Prognostic Value of Serum CA 125 Measurment during Chemotherapy for the Patients with Epithelial Ovarian Cancer.
Eung Seon Kim, Seon Ho Kim, Seon Kyung Lee, Seung Bo Kim
Department of Obstetrics and Gynecology, College of Medicine, Kyung Hee University, Seoul, Korea.
Serum CA 125 was measured during early chemotherapy in 34 patients from January, 1991 to December, 1994 with ovarian cancer to investigate if serial measurmemts of antigen level could be used as a prognostic parameter. Serum CA 125 was determined after the first, second, and third course of chemotherapy. There was significant correlation between high serum CA 125 levels(>35U/ml) after the third course of chemotherapy and advanced FIGO stage, large residual tumor volume after cytoreductive surgery, but there was no significant correlation with patient age, tumor differentiation, and hitologic type. And high serum level of CA 125 after the third course of chemotherapy was significantly correlate with poor response to chemotherapy(p<0.0001), but there was no significant correlation with the finding of second-look laparotomy. CA 125 was a significant parameter in all three courses of chemotherapy but its correlation with 5-year survival was improved with the number of courses of the chemotherapy.

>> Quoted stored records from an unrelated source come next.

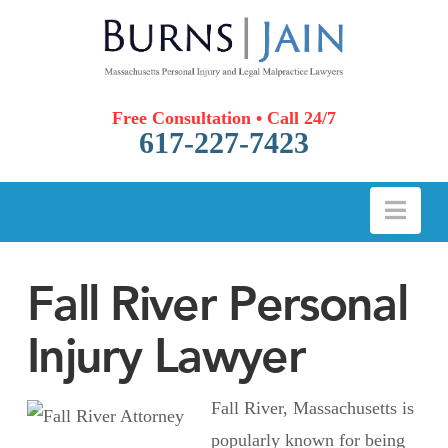
Free Consultation • Call 24/7
617-227-7423
Nav
Fall River Personal
Injury Lawyer
Fall River, Massachusetts is
popularly known for being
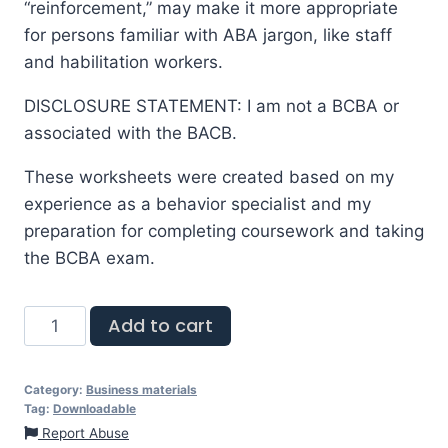
“reinforcement,” may make it more appropriate
for persons familiar with ABA jargon, like staff
and habilitation workers.
DISCLOSURE STATEMENT: I am not a BCBA or
associated with the BACB.
These worksheets were created based on my
experience as a behavior specialist and my
preparation for completing coursework and taking
the BCBA exam.
Add to cart
Category:
Business materials
Tag:
Downloadable
Report Abuse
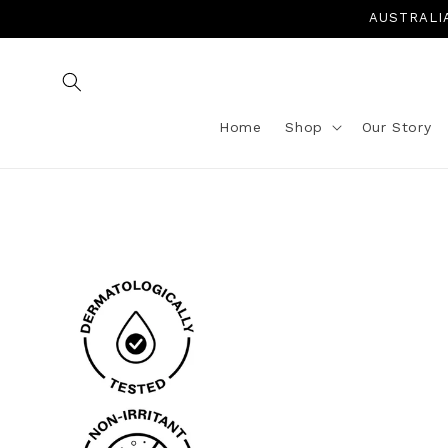
Skip to
AUSTRALIA 
content
Home
Shop
Our Story
Skip to
product
information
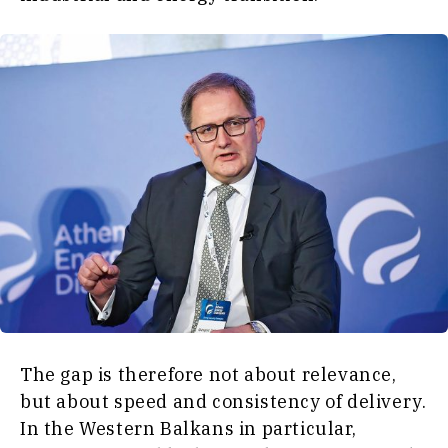
The gap is therefore not about relevance,
but about speed and consistency of delivery.
In the Western Balkans in particular,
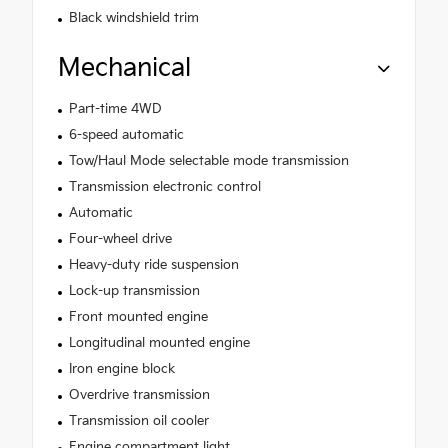
Black windshield trim
Mechanical
Part-time 4WD
6-speed automatic
Tow/Haul Mode selectable mode transmission
Transmission electronic control
Automatic
Four-wheel drive
Heavy-duty ride suspension
Lock-up transmission
Front mounted engine
Longitudinal mounted engine
Iron engine block
Overdrive transmission
Transmission oil cooler
Engine compartment light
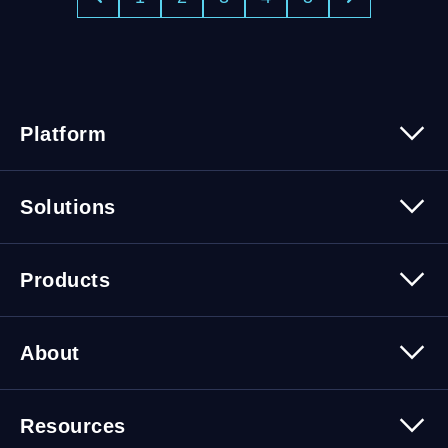
Platform
Platform Overview
Solutions
Security
Trusted Data
Data Solutions
Products
Cybersecurity Solutions
Migration Solutions
Products Overview
About
About Quest Software
Resources
Leadership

Patientswith high serum CA 125 level(>35U/ml) after the third course had a 0% 5-year survival. This should be compared with a 89.5% 5-year survival in patients who had serum CA 125 level of 35U/ml or less(p<0.0001). As a consequence of this study, chemotherapy of patients with high CA 125 levels after the third course may be discontinued and replaced by other chemotherapy or palliative therapy.